Гаккельн подумал-подумал – и решил, что скверное настроение лучше всего лечить жареными копчеными колбасками. В погребе висели целые гирлянды – и домашней работы, и присланные племянницей. Она знала дядюшкины вкусы – и кто же, как не Анне-Мария, доставляла породистых поросят, помогла завести коров, дающих столь жирное молоко, что слой сливок впору было ножом резать? А утренний кофе с горячими густыми сливками, с крендельками и пончиками, был одним из главных наслаждений Гаккельна. С этого маленького праздника начинался безмятежный день отставного офицера – и впереди было еще много таких дней, если только не лениться и почаще ездить в Добельн к доктору, поскольку боевые раны дают-таки о себе знать. Особенно мешает жить левый локоть, основательно поврежденный исторической пулей – полученной в славный день взятия генералом Чернышевым прусского города Берлина.
Колбаски радости не принесли – он все никак не мог забыть утопленницу. Мужчины, заворачивая ее в старую попону, заметили, что руки у девки белые, чистые, с ровно подстриженными ногтями, как у барышни. А у кого из соседей могла бы жить барышня с волосами не длиннее, чем у крестьянского парнишки?
Решив, что наутро обязательно что-то выяснится, Гаккельн взялся за «Жиль Блаза…» и даже успел прочитать несколько страниц, когда в окно кабинета постучали.
Ничего удивительного в этом не было – экономка Минна уже несколько лет навещала в сумерках хозяина и приходила как раз через сад. Стук означал просьбу открыть дверь. Улыбнувшись, Гаккельн взял свечу, пошел в спальню, отворил ведущую в сад дверь и невольно попятился.
На пороге стоял мальчик в надвинутой на брови треуголке.

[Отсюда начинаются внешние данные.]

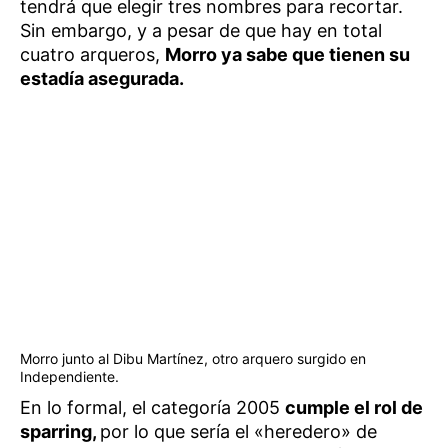
tendrá que elegir tres nombres para recortar.
Sin embargo, y a pesar de que hay en total
cuatro arqueros,
Morro ya sabe que tienen su
estadía asegurada.
Morro junto al Dibu Martínez, otro arquero surgido en
Independiente.
En lo formal, el categoría 2005
cumple el rol de
sparring,
por lo que sería el «heredero» de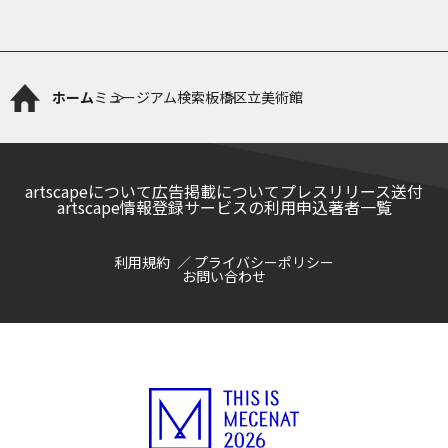
ホーム
ミュージアム検索
板橋区立美術館
artscapeについて
広告掲載について
プレスリリース送付
artscape情報登録サービスの利用申込
著者一覧
利用規約
プライバシーポリシー
お問い合わせ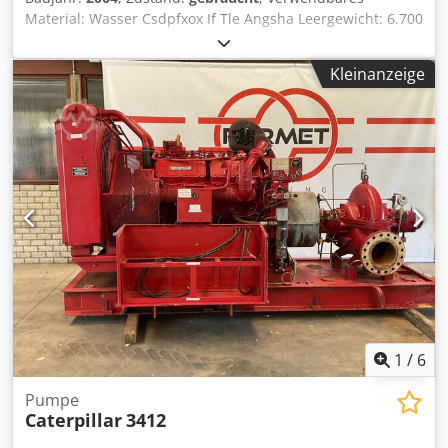
Material: Wasser Csdpfxox If Tle Angsha Leergewicht: 6.700
kg Abmessungen (L x B x H): 390 x 170 x 210 cm
Kleinanzeige
1
/
6
Pumpe
Caterpillar
3412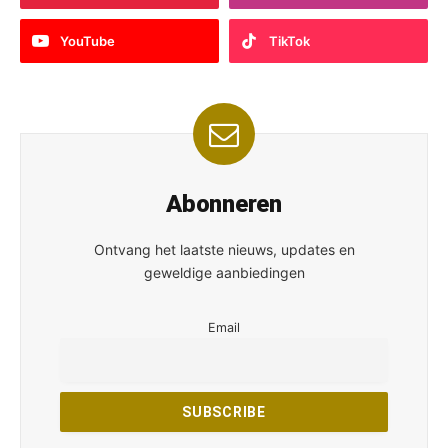
YouTube
TikTok
Abonneren
Ontvang het laatste nieuws, updates en
geweldige aanbiedingen
Email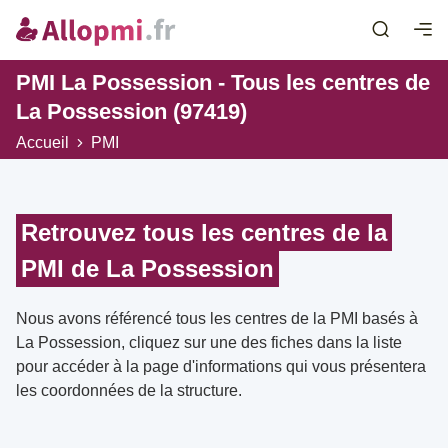
PMI La Possession - Tous les centres de
La Possession (97419)
Accueil
PMI
Retrouvez tous les centres de la
PMI de La Possession
Nous avons référencé tous les centres de la PMI basés à
La Possession, cliquez sur une des fiches dans la liste
pour accéder à la page d'informations qui vous présentera
les coordonnées de la structure.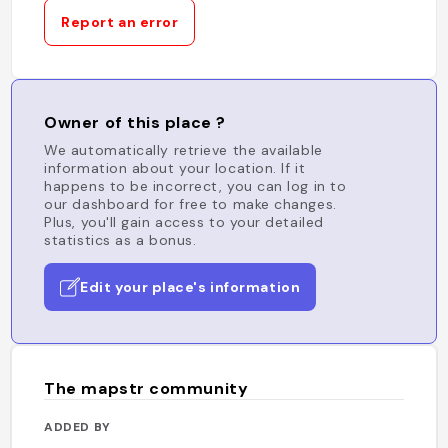
Report an error
Owner of this place ?
We automatically retrieve the available
information about your location. If it
happens to be incorrect, you can log in to
our dashboard for free to make changes.
Plus, you'll gain access to your detailed
statistics as a bonus.
Edit your place's information
The mapstr community
ADDED BY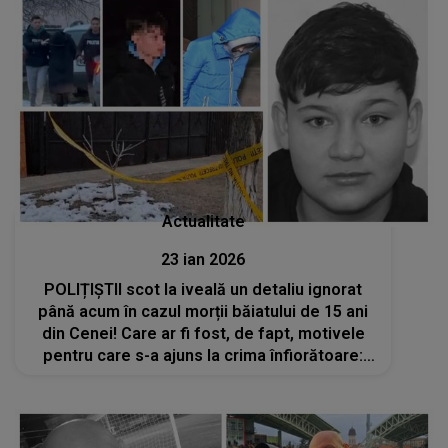
Actualitate
23 ian 2026
POLIȚIȘTII scot la iveală un detaliu ignorat
până acum în cazul morții băiatului de 15 ani
din Cenei! Care ar fi fost, de fapt, motivele
pentru care s-a ajuns la crima înfiorătoare:
„Nu au legătură cu banii”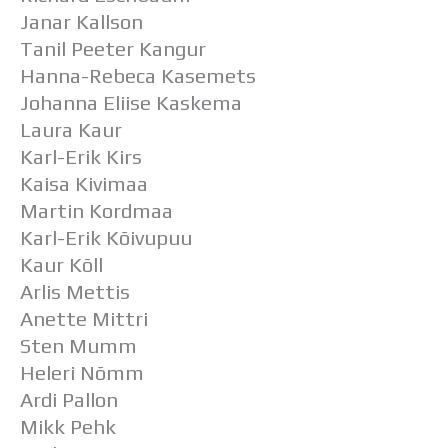
Janar Kallson
Tanil Peeter Kangur
Hanna-Rebeca Kasemets
Johanna Eliise Kaskema
Laura Kaur
Karl-Erik Kirs
Kaisa Kivimaa
Martin Kordmaa
Karl-Erik Kõivupuu
Kaur Kõll
Arlis Mettis
Anette Mittri
Sten Mumm
Heleri Nõmm
Ardi Pallon
Mikk Pehk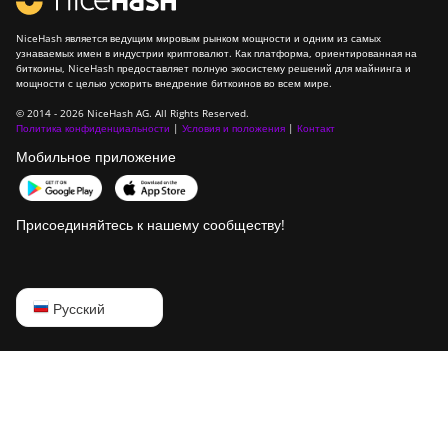
NiceHash является ведущим мировым рынком мощности и одним из самых
узнаваемых имен в индустрии криптовалют. Как платформа, ориентированная на
биткоины, NiceHash предоставляет полную экосистему решений для майнинга и
мощности с целью ускорить внедрение биткоинов во всем мире.
© 2014 - 2026 NiceHash AG. All Rights Reserved.
Политика конфиденциальности
|
Условия и положения
|
Контакт
Мобильное приложение
Присоединяйтесь к нашему сообществу!
English
Русский
Русский
中文
Deutsch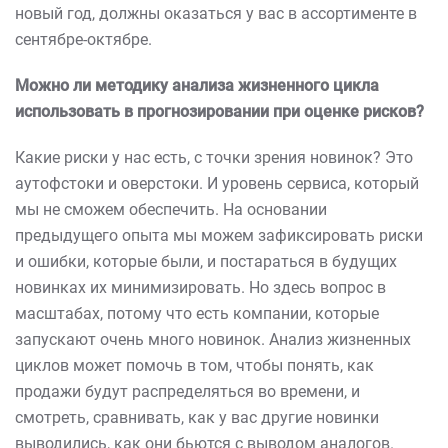
новый год, должны оказаться у вас в ассортименте в
сентябре-октябре.
Можно ли методику анализа жизненного цикла
использовать в прогнозировании при оценке рисков?
Какие риски у нас есть, с точки зрения новинок? Это
аутофстоки и оверстоки. И уровень сервиса, который
мы не сможем обеспечить. На основании
предыдущего опыта мы можем зафиксировать риски
и ошибки, которые были, и постараться в будущих
новинках их минимизировать. Но здесь вопрос в
масштабах, потому что есть компании, которые
запускают очень много новинок. Анализ жизненных
циклов может помочь в том, чтобы понять, как
продажи будут распределяться во времени, и
смотреть, сравнивать, как у вас другие новинки
выводились, как они бьются с выводом аналогов.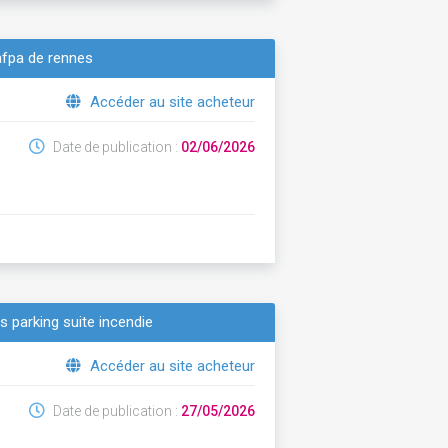
afpa de rennes
Accéder au site acheteur
Date de publication :
02/06/2026
ls parking suite incendie
Accéder au site acheteur
Date de publication :
27/05/2026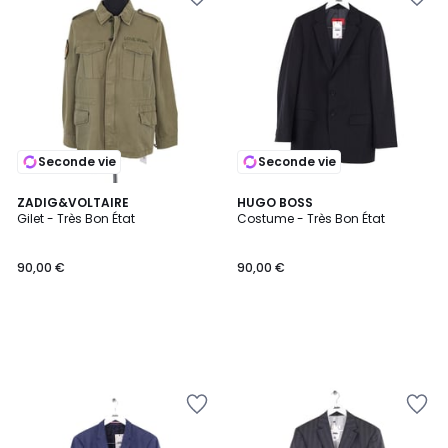
Seconde vie
Seconde vie
ZADIG&VOLTAIRE
HUGO BOSS
Gilet - Très Bon État
Costume - Très Bon État
90,00 €
90,00 €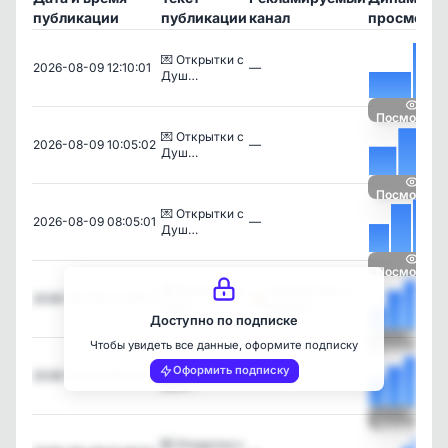
публикации
публикации
канал
просмотро
💌 Открытки с
2026-08-09 12:10:01
—
Душ…
Посмотрет
💌 Открытки с
2026-08-09 10:05:02
—
Душ…
Посмотрет
💌 Открытки с
2026-08-09 08:05:01
—
Душ…
Посмотрет
🔔Наконец-то
Открыточки с
2026-08-09 07:05:01
в МА…
душой ✨
Доступно по подписке
Чтобы увидеть все данные, оформите подписку
Посмотрет
💌 Открытки с
Оформить подписку
2026-08-09 06:00:02
—
Душ…
Посмотрет
💌 Открытки с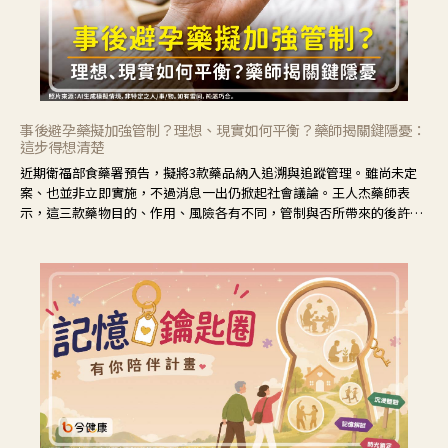
事後避孕藥擬加強管制？理想、現實如何平衡？藥師揭關鍵隱憂：
這步得想清楚
近期衛福部食藥署預告，擬將3款藥品納入追溯與追蹤管理。雖尚未定
案、也並非立即實施，不過消息一出仍掀起社會議論。王人杰藥師表
示，這三款藥物目的、作用、風險各有不同，管制與否所帶來的後許影
響也不同，可先了解其特性。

– Кто вы, молодой человек? – спросил Гаккельн. Любезное обращение было вполне оправданным – судя по одежде, мальчик был из дворян.
– Дядюшка, миленький, помогите, я погибаю!
– Это ты, Эрика? Что за глупый маскарад? Входи скорее! – велел Гаккельн. – Что еще случилось?
– Дядюшка, я погибла!
– Ты не похожа на покойницу, милая Эрика, – тут Гаккельн опять вспомнил про утопленницу. – Если ты добралась сюда из Лейнартхофа, а это по меньшей мере четверть немецкой мили…
– Дядюшка, если ты мне не поможешь, мне остается лишь одно – застрелиться!
– Сними шляпу, сядь, успокойся, – Гаккельн поставил свечу на прикроватный столик и указал Эрике на большое кресло. – И как ты додумалась перерядиться в мужское платье? Где ты взяла этот кафтан, эти штаны?
– В сундуке, дядюшка!
Эрика не села – а бросилась в кресло с видом совершенного отчаяния. Шляпу она сорвала с головы и кинула на пол. Гаккельн хмыкнул – недопустимо, чтобы девица из хорошей семьи нахваталась повадок у бродячих комедиантов. Или она вывезла эти манеры из Риги? То-то любимая племянница, вернувшись домой после Масленицы, два месяца только и толковала о бароне Фитингофе, его замечательном оркестре и прочих увеселениях, неизменно добавляя: куда Митаве до Риги, времена курляндской славы давно миновали!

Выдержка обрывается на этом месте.